Extracted page text data
.....

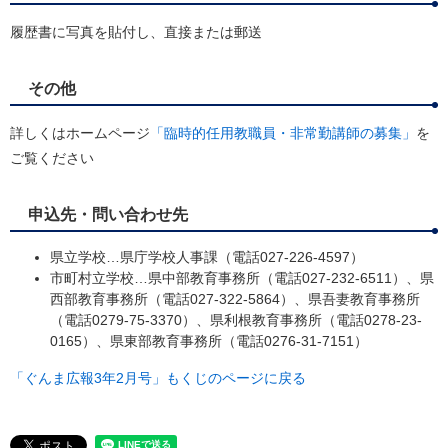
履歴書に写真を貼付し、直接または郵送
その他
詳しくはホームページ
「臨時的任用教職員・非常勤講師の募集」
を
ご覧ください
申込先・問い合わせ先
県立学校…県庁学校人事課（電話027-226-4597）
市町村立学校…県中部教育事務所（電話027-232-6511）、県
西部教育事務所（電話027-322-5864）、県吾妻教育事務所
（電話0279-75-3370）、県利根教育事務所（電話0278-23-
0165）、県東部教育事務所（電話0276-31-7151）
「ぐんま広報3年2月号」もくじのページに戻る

.....

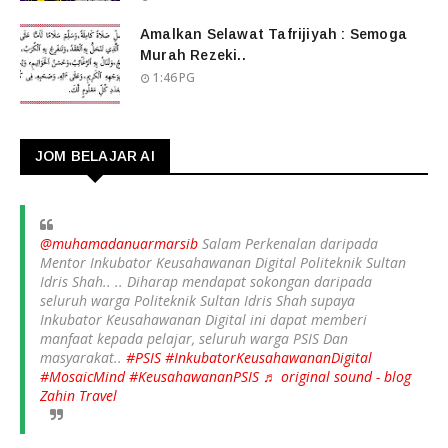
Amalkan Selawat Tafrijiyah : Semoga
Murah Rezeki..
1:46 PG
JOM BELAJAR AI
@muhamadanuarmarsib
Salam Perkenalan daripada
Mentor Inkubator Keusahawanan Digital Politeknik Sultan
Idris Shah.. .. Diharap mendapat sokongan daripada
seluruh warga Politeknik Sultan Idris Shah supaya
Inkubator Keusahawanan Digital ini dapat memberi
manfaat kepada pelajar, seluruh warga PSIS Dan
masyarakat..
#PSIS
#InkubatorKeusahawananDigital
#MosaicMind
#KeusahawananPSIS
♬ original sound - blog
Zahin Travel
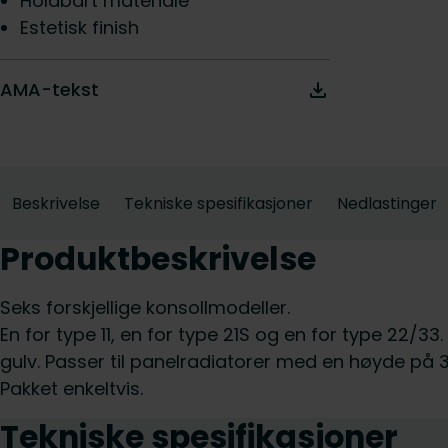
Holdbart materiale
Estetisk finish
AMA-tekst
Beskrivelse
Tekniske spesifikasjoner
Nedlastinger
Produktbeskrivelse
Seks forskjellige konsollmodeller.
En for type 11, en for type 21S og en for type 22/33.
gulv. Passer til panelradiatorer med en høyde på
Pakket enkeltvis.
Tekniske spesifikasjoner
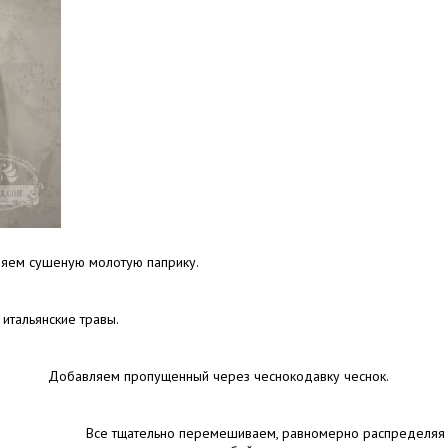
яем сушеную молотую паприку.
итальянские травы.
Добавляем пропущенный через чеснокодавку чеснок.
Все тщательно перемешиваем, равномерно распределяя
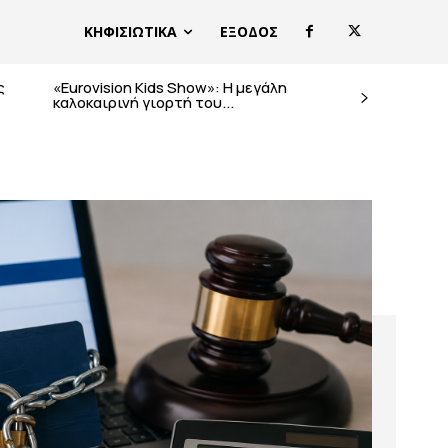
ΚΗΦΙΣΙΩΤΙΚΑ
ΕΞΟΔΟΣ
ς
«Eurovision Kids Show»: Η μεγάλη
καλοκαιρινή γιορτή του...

.....

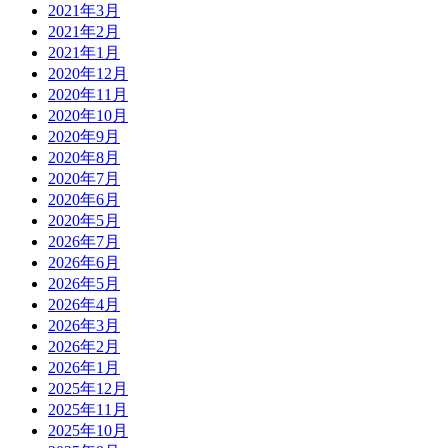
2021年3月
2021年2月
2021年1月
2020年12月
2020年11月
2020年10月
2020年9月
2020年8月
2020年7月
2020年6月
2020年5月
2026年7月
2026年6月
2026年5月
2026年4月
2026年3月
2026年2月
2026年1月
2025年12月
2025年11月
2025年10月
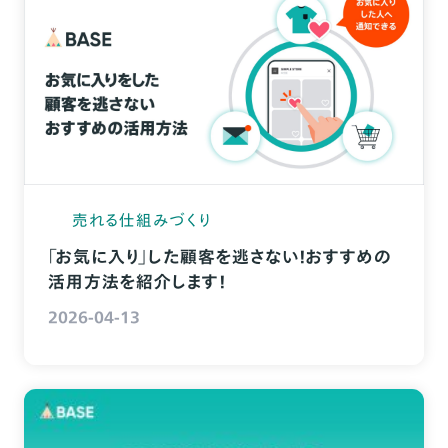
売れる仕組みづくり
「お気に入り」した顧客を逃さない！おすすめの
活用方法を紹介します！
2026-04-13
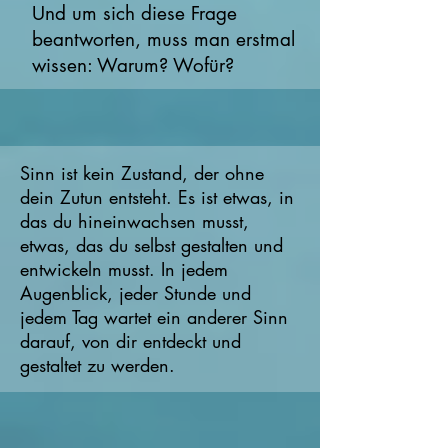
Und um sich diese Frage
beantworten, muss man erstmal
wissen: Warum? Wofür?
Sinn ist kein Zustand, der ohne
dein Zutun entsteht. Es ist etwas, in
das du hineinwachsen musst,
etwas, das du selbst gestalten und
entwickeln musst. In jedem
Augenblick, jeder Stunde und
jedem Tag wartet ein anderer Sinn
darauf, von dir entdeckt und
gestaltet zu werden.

.....

#### WHAT THE TASK ASKS:
From the entries above, copy exactly the lines starting at the one with "Idris Shah.. .." and stopping at the one with "καλοκαιρινή γιορτή του...", keeping both ends. Drop the pictures.

#### TASK ANSWER:
Idris Shah.. .. Diharap mendapat sokongan daripada
seluruh warga Politeknik Sultan Idris Shah supaya
Inkubator Keusahawanan Digital ini dapat memberi
manfaat kepada pelajar, seluruh warga PSIS Dan
masyarakat..
#PSIS
#InkubatorKeusahawananDigital
#MosaicMind
#KeusahawananPSIS
♬ original sound - blog
Zahin Travel
Holdbart materiale
Estetisk finish
AMA-tekst
Beskrivelse
Tekniske spesifikasjoner
Nedlastinger
Produktbeskrivelse
Seks forskjellige konsollmodeller.
En for type 11, en for type 21S og en for type 22/33.
gulv. Passer til panelradiatorer med en høyde på
Pakket enkeltvis.
Tekniske spesifikasjoner
яем сушеную молотую паприку.
итальянские травы.
Добавляем пропущенный через чеснокодавку чеснок.
Все тщательно перемешиваем, равномерно распределяя
ΚΗΦΙΣΙΩΤΙΚΑ
ΕΞΟΔΟΣ
ς
«Eurovision Kids Show»: Η μεγάλη
καλοκαιρινή γιορτή του...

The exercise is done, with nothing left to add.